Goles en la intimidad

Un chaval que es todos los chavales sube por la calle sin saber que alguien le está observando. A su alrededor se arremolina una noche tibia y solitaria, típica de estos inviernos sin frío como domingos sin gol, pero el chaval que es todos los chavales no parece percatarse porque viene perseguido de algo tan amenazante como su imaginación. Quienes le hemos visto, quienes hemos sido él —¿he dicho ya que este chaval es todos los chavales?—, detectamos instantáneamente de qué color es la naturaleza de su batalla mental. Sabemos también que sólo puede perder. Al fin, lo inevitable sucede. El chaval que es todos los chavales arranca un amago en una baldosa y deja tirado, imaginamos, a su primer defensor. Continúa con unas cuantas bicicletas a la nada que ni el Robinho postcádiz. Esquiva, en un salto ágil y poderoso, lo que suponemos un barrido de Roy Keane. Controla el balón invisible con el pecho y, antes de que caiga otra vez al suelo, lo lanza al aire con un ligero toque de su pie. A esas alturas de la jugada, con el corazón en un puño, todos tenemos claro cómo va a terminar. Durante un segundo infinito, esa calle solitaria y esa noche eterna es la de unos cuartos en Turín.
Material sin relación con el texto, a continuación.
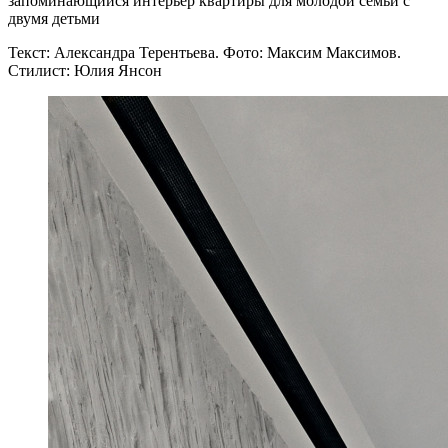
запоминающийся интерьер квартиры для молодой семьи с
двумя детьми
Текст: Александра Терентьева. Фото: Максим Максимов.
Стилист: Юлия Янсон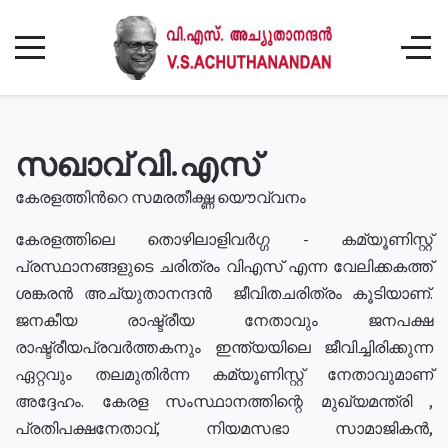
സഖാവ് വി.എസ്
കേരളത്തിൻറെ സമരതീക്ഷ്ണ യൌവ്വനം
കേരളത്തിലെ തൊഴിലാളിവർഗ്ഗ - കമ്യൂണിസ്റ്റ്
പ്രസ്ഥാനങ്ങളുടെ ചരിത്രം വിഎസ് എന്ന വേലിക്കകത്ത്
ശങ്കരൻ അച്യുതാനന്ദൻ ജീവിതചരിത്രം കൂടിയാണ്.
ജനകീയ രാഷ്ട്രീയ നേതാവും ജനപക്ഷ
രാഷ്ട്രീയപ്രവർത്തകനും ഇന്ത്യയിലെ ജീവിച്ചിരിക്കുന്ന
ഏറ്റവും തലമുതിർന്ന കമ്യൂണിസ്റ്റ് നേതാവുമാണ്
അദ്ദേഹം. കേരള സംസ്ഥാനത്തിന്റെ മുഖ്യമന്ത്രി ,
പ്രതിപക്ഷനേതാവ്, നിയമസഭാ സാമാജികൻ,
El chaval, que es todos los chavales, levanta una pierna suavemente y pega un brinco con la otra. Afilado y certero como una navaja de cristal, abofetea el cielo en un escorzo maravilloso y cae al suelo, boca abajo. Ha tenido que ser gol. El chaval que es todos los chavales se levanta y hace un gesto reconocible con el dedo. Trotando, se señala al pecho y pide calma. Después bota, gira sobre sí mismo, deja caer sus dos brazos con fuerza y grita: SIUUUU. Acto seguido se da la vuelta y emprende el camino a casa rodeado de silencio, con monótonos pasos de npc.

Esta escena yo la he visto porque alguien tuvo la fortuna de grabarla desde el balcón de su casa, lo que quiere decir que en este mundo milagroso una persona que no sabe la suerte que tiene ha coincidido de improviso, a las cinco de la mañana y con el móvil en la mano, con el autor del gol imaginario más legendario que se haya podido rodar jamás. Jugadas así no se pueden ensayar. 
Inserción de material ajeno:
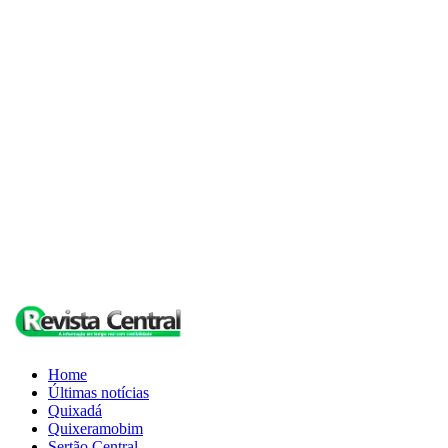
Home
Últimas notícias
Quixadá
Quixeramobim
Sertão Central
También quiere decir que seguimos siendo humanos, después de todo. Y que basta una explanada solitaria y la aparente certeza de que nadie nos espía detrás de ningún visillo para que soltemos un poquito las riendas y nos permitamos ser nosotros de verdad. Lo mejor que le pudo suceder a ese chaval fue que el voyeur no delatase su presencia ni desnudase sus vergüenzas en mitad de la acrobacia. Yo lo sé porque lo he vivido, pero al menos aquella vez en que entré bailando I Want It That Way por la puerta de casa y me topé de bruces con la amiga más cachonda de mi hermana sólo se saldó con la ruptura definitiva de mi infancia, no con mis sesos esparcidos por el suelo por haber perdido la concentración en mitad de la chilena de nuestras vidas.

En la intimidad suele ocurrir lo mejor de cuanto somos. También lo peor. En más de una ocasión, en la soledad de mi cuarto, yo también me he convertido en Cristiano. Me avergüenza reconocer cuántas veces he fallado el gol.